Utility Owes Aeration to Improved DO Measurements
The 7.5-mgd Main Street Water Reclamation Facility of Gainesville Regional Utilities (GRU) in north central Florida was built in 1930. The older, 100-hp surface aerators in its two aerobic digesters were impeded often during startup by solids concentration. However, running the aerators constantly consumed massive amounts of power and could over-aerate and kill the microorganisms.
Operators needed in-tank DO measurements to maximize aeration efficiency and maintain 28 to 33% reduction in solids. Yet, the traditional membrane-type DO sensors they used required replacement about every two months. Between sensor replacements, operators were cleaning and recalibrating sensors once a week. Concern over accuracy precluded use of DO input to the plant SCADA system to automatically control aeration.
A new solution
In May 2003, GRU began testing a Hach LDO dissolved oxygen probe in one of the
digesters. The probe applies a luminescence technique in which excited luminescent material in the probe sensor emits light as it relaxes at a rate proportional to oxygen concentration.
Performance of the probe pleasantly surprised the GRU staff: Its readings consistently compared well to a handheld DO meter, and it relieved operators of maintenance chores required by the membrane-type sensors. A month later, GRU installed a second LDO probe in the second digester.
Soon after, GRU installed similar LDO probes in the three aeration basins at the Main Street plant and two basins at its second 14.9-mgd Kanapaha plant. There, aeration basin DO readings typically measured 2 to 2.5 ppm or more. Operators found the probes were more accurate than the previously used membrane-type sensors—and that a set point of 1.2 ppm was adequate for proper aeration.
According to GRU Director of Water Reclamation Facilities James Hope, the probes have presented no operational or maintenance issues in 21 months of service. Operators have been able to reduce the amount of power needed to maintain healthy microorganism populations.

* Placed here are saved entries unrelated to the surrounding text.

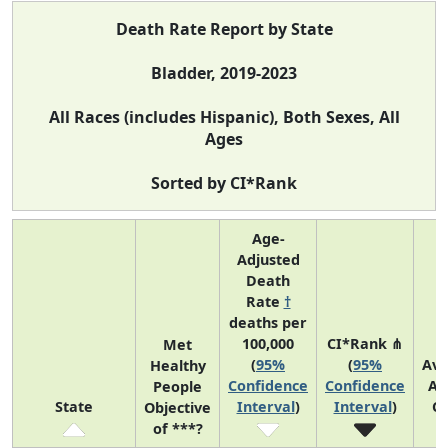
Death Rate Report by State
Bladder, 2019-2023
All Races (includes Hispanic), Both Sexes, All
Ages
Sorted by CI*Rank
Age-
Adjusted
Death
Rate
†
deaths per
100,000
CI*Rank ⋔
Met
(
95%
(
95%
Av
Healthy
Confidence
Confidence
An
People
State
Interval
)
Interval
)
C
Objective
of ***?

They also have enough confidence in DO measurements to send them to a PID control loop to run the aeration process around DO set points. With reduced maintenance and automated control, GRU did not need to replace four operators who left the utility through attrition.
Hope reported that GRU has saved labor previously spent in weekly sensor calibration, saved the cost of bimonthly membrane replacement, reduced salaries and reduced electricity consumption thanks to automated control—all for a total annual savings exceeding $350,000.
In 2004, GRU installed a 1.5-mgd, 1,000-hp nitrification carrousel at the Kanapaha facility, accompanied by LDO probes to control oxygenation. Total electric use for the expanded plant and the Main Street plant in fiscal 2003-2004 came in more than $127,000 under budget.
Hope was quick to give credit to the LDO probes, "The bottom line tells the story. Our improved DO monitoring program is key to our effective, efficient operation."